→ **Information provided**:
··········

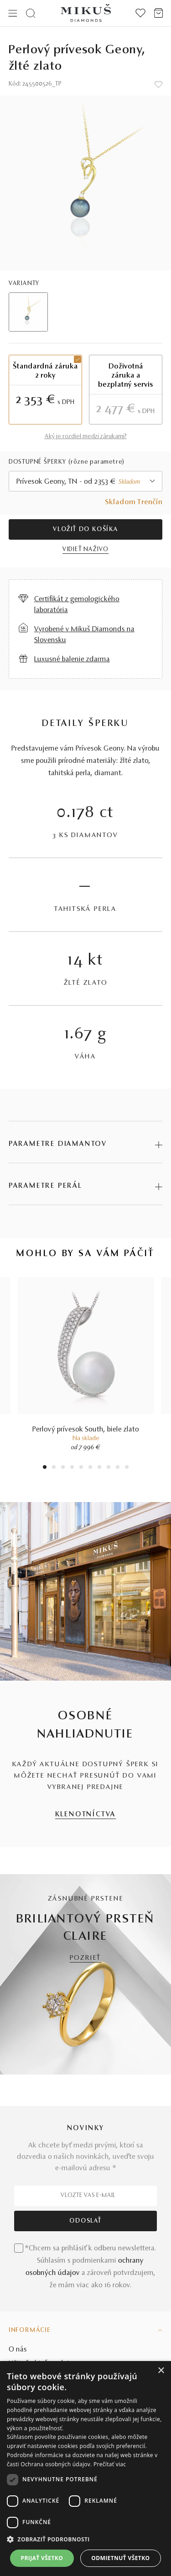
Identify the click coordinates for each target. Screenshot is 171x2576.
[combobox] (86, 481)
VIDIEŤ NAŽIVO (85, 550)
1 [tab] (45, 1468)
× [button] (160, 2370)
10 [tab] (127, 1468)
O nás (18, 2349)
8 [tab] (108, 1468)
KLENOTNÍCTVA (85, 1814)
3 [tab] (62, 1468)
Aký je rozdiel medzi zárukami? (86, 437)
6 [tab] (90, 1468)
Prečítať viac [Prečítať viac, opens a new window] (109, 2464)
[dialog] (85, 2468)
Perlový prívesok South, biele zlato (85, 1429)
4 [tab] (72, 1468)
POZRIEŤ (86, 1958)
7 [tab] (99, 1468)
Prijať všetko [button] (42, 2558)
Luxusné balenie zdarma (72, 659)
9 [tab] (117, 1468)
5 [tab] (81, 1468)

··········

→ **About this task**:
Once you reach the line that contains "[dialog] (85, 2468)", transcribe it and all remaining lines of the listing exactly; skip everything before it.

→ **Worked solution**:
[dialog] (85, 2468)
Perlový prívesok South, biele zlato (85, 1429)
4 [tab] (72, 1468)
POZRIEŤ (86, 1958)
7 [tab] (99, 1468)
Prijať všetko [button] (42, 2558)
Luxusné balenie zdarma (72, 659)
9 [tab] (117, 1468)
5 [tab] (81, 1468)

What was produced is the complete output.